Manicómios de loucos, laboterapia e neurociência

Diogo RAMADA CURTO
Diogo RAMADA CURTO
Revisitar um dossier de 1933, no qual se opuseram opiniões contrárias acerca do tratamento dos loucos na região de Coimbra, pode ajudar a compreender como foi construído o Estado Novo e quais as suas implicações à escala das instituições médicas e académicas.

A 20 de Março de 1933, na Secção de Obras dos Hospitais da Universidade de Coimbra, reuniu, pela primeira vez, a Comissão Administrativa das Obras do Manicómio António Maria de Sena. Integravam-na os professores doutores Elísio de Moura e Bissaya Barreto, médicos conhecidos, o engenheiro civil Pedro Cavalleri Rodrigues Martinho e o Arquitecto Luís Benavente (ANTT, Arquivo Salazar, IN-1A, cx. 318, capilha 7). No despacho de nomeação assinado pelo ministro das Obras Públicas e Comunicações, Duarte Pacheco estipulou que competiria ao primeiro o encargo de orientar a mesma Comissão, tendo em vista gizar um plano de construção “de harmonia com as exigências da psiquiatria contemporânea” (fls. 244-245)

Quatro dias depois da tomada de posse da referida Comissão, já o professor Elísio de Moura, após visita às obras, reconhecia que era necessário começar, desde logo, a proceder ao aproveitamento dos pavilhões que estavam prontos, tendo em vista o internamento dos doentes. Mais informou que era da competência dos técnicos estudar as obras a fazer numa próxima fase. Quanto à assunção de que era necessário fazer-se uma colónia agrícola, Elísio de Moura reconhecia que a área do manicómio era suficiente. Porém, a criação de uma colónia agrícola era-lhe indiferente, uma vez que não lhe interessava tal forma de assistência aos alienados. Neste último ponto, encontrava-se a base da sua discórdia com o seu colega, o médico Bissaya Barreto (fl. 249).  


A partir daqui, Elísio de Moura foi sendo colocado numa posição de cada vez maior isolamento, tendo os restantes membros reforçado os seus laços e levado as suas ideias avante. Nas sessões de Abril, Bissaya Barreto insistiu na ideia de que a construção dos pavilhões do Manicómio Sena não respeitara disposições e princípios indispensáveis ao seu funcionamento moderno. Mais concretamente: “as dimensões das enfermarias, o tipo de janelas (...), o sistema de portas, o modelo do WC, dos lavatórios e da sua disposição, a posição das casas de banho, o pé direito dos compartimentos, a extensão dos vários corredores, a falta de alguns anexos aos serviços, a ausência de boas ligações entre os que existem mostram-nos claramente que não é possível fazer daquelas instalações não digo já um bom manicómio, mas sim um manicómio sofrível” (fls. 252-253). 

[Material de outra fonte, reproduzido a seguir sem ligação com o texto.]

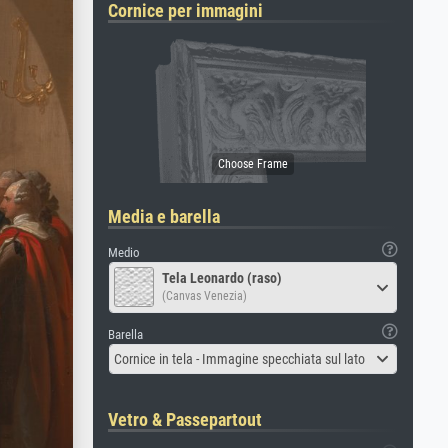
Cornice per immagini
Media e barella
Medio
Tela Leonardo (raso)
(Canvas Venezia)
Barella
Cornice in tela - Immagine specchiata sul lato
Vetro & Passepartout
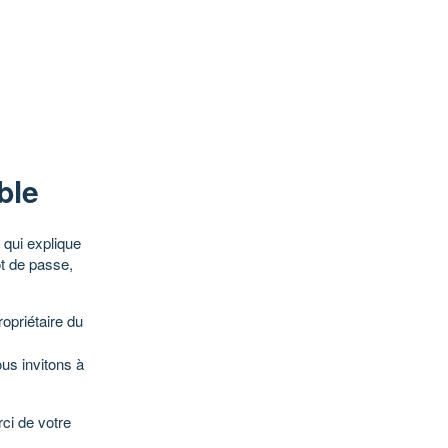
ble
qui explique
ot de passe,
opriétaire du
ous invitons à
ci de votre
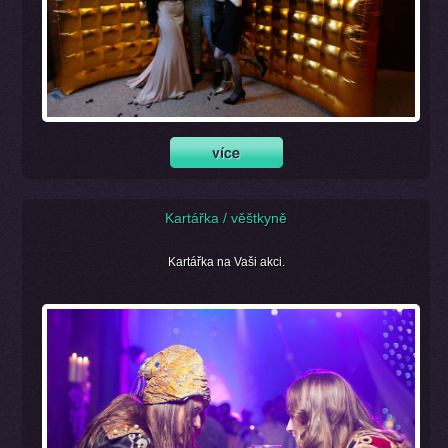
Kartářka / věštkyně
Kartářka na Vaši akci.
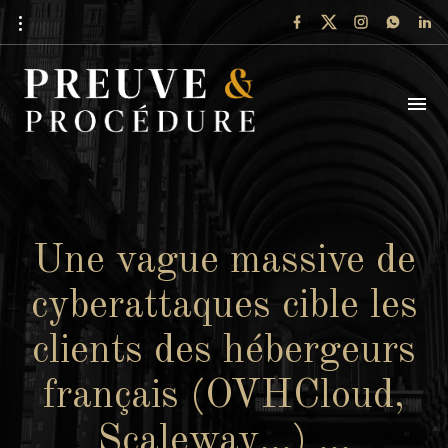
Une vague massive de
cyberattaques cible les
clients des hébergeurs
français (OVHCloud,
Scaleway…) …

Os serviços de agitados deveriam estar instalados em enfermarias onde fosse fácil fazer uma vigilância permanente, para além de se afigurar necessário disporem de salas de balneoterapia, de a localização das enfermarias ser feita para não perturbar a vida e sossego dos outros doentes e de o local para a instalação das próprias retretes ter de corresponder a zonas de fácil vigilância. Ora, nada disto acontecera. Pelo contrário, as enfermarias tinham sido colocadas a uma curta distância da via pública, quando em toda a parte eram atiradas para lugares retirados. Até no pormenor de utilização de uma grade, delimitando um pequeno corredor de terreno, se acabou por criar uma espécie de “jaula de feras do jardim zoológico” a que se convencionou impropriamente por chamar recreio de agitados” (fls. 253-254). 

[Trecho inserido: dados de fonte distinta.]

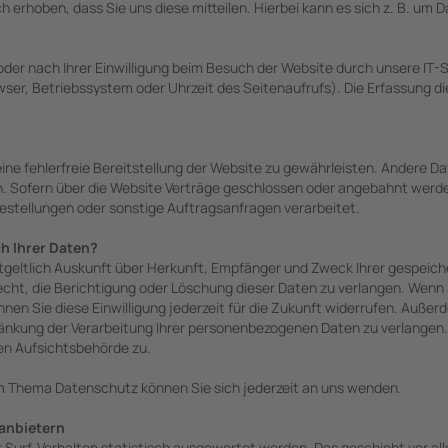
erhoben, dass Sie uns diese mitteilen. Hierbei kann es sich z. B. um Da
r nach Ihrer Einwilligung beim Besuch der Website durch unsere IT-S
wser, Betriebssystem oder Uhrzeit des Seitenaufrufs). Die Erfassung d
eine fehlerfreie Bereitstellung der Website zu gewährleisten. Andere D
 Sofern über die Website Verträge geschlossen oder angebahnt werde
estellungen oder sonstige Auftragsanfragen verarbeitet.
h Ihrer Daten?
ntgeltlich Auskunft über Herkunft, Empfänger und Zweck Ihrer gespei
cht, die Berichtigung oder Löschung dieser Daten zu verlangen. Wenn S
nnen Sie diese Einwilligung jederzeit für die Zukunft widerrufen. Auße
kung der Verarbeitung Ihrer personenbezogenen Daten zu verlangen. 
en Aufsichtsbehörde zu.
m Thema Datenschutz können Sie sich jederzeit an uns wenden.
­anbietern
r Surf-Verhalten statistisch ausgewertet werden. Das geschieht vor a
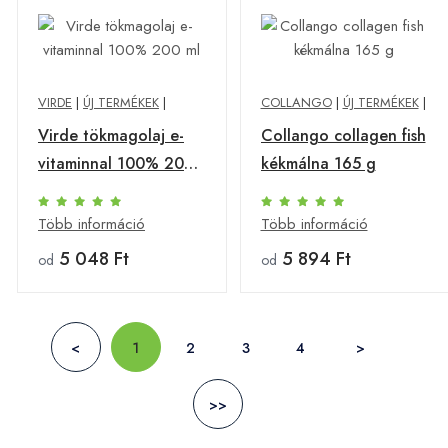
VIRDE
|
ÚJ TERMÉKEK
|
COLLANGO
|
ÚJ TERMÉKEK
|
Virde tökmagolaj e-
Collango collagen fish
vitaminnal 100% 200
kékmálna 165 g
ml
Több információ
Több információ
5 048 Ft
5 894 Ft
od
od
<
1
2
3
4
>
>>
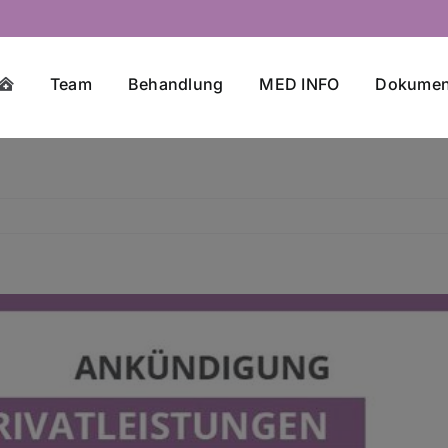
Team
Behandlung
MED INFO
Dokumen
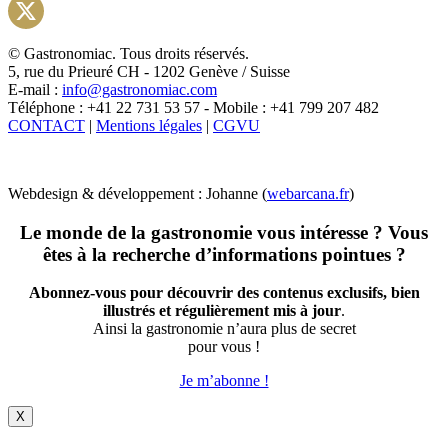
Instagram
X
© Gastronomiac. Tous droits réservés.
5, rue du Prieuré CH - 1202 Genève / Suisse
E-mail :
info@gastronomiac.com
Téléphone : +41 22 731 53 57 - Mobile : +41 799 207 482
CONTACT
|
Mentions légales
|
CGVU
Webdesign & développement : Johanne (
webarcana.fr
)
Le monde de la gastronomie vous intéresse ? Vous
êtes à la recherche d’informations pointues ?
Abonnez-vous pour découvrir des contenus exclusifs, bien
illustrés et régulièrement mis à jour
.
Ainsi la gastronomie n’aura plus de secret
pour vous !
Je m’abonne !
X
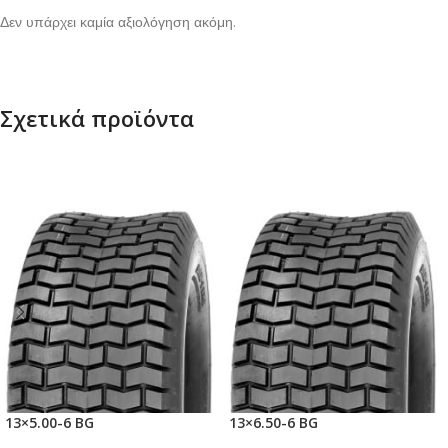
Δεν υπάρχει καμία αξιολόγηση ακόμη.
Σχετικά προϊόντα
13×5.00-6 BG
13×6.50-6 BG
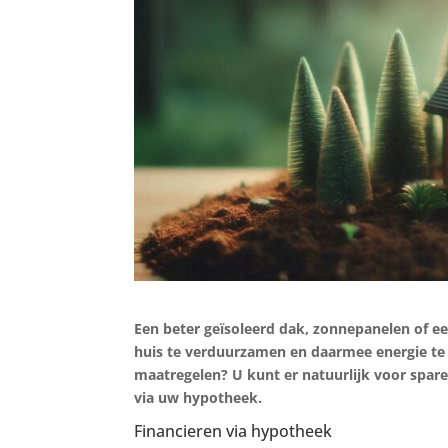
Een beter geïsoleerd dak, zonnepanelen of
huis te verduurzamen en daarmee energie te
maatregelen? U kunt er natuurlijk voor spar
via uw hypotheek.
Financieren via hypotheek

Faltavam, igualmente, salas de estar e leitura, jardins e recreios, bem como qualquer noção de conforto ou de beleza que adornasse o manicómio, que não podia ser confundido com a construção de um manicómio-penitenciária. Mas, pior do que tudo o resto, surpreendia a falta de casas de trabalho e de oficinas quando, segundo Ladame e Damay, assim como para Pinel, o trabalho era, respectivamente, o factor essencial de toda a organização de assistência aos alienados ou a lei fundamental de todo o asilo de alienados. Por sua vez, a falta de terreno à volta impedia o crescimento de novos pavilhões. Em suma, aquelas instalações, tal como estavam, ainda por cima requerendo obras, revelavam-se totalmente inadequadas e sairia, com certeza, mais barato construir de novo do que continuar a gastar com obras uma quantia diária muito elevada (fls. 254-259). 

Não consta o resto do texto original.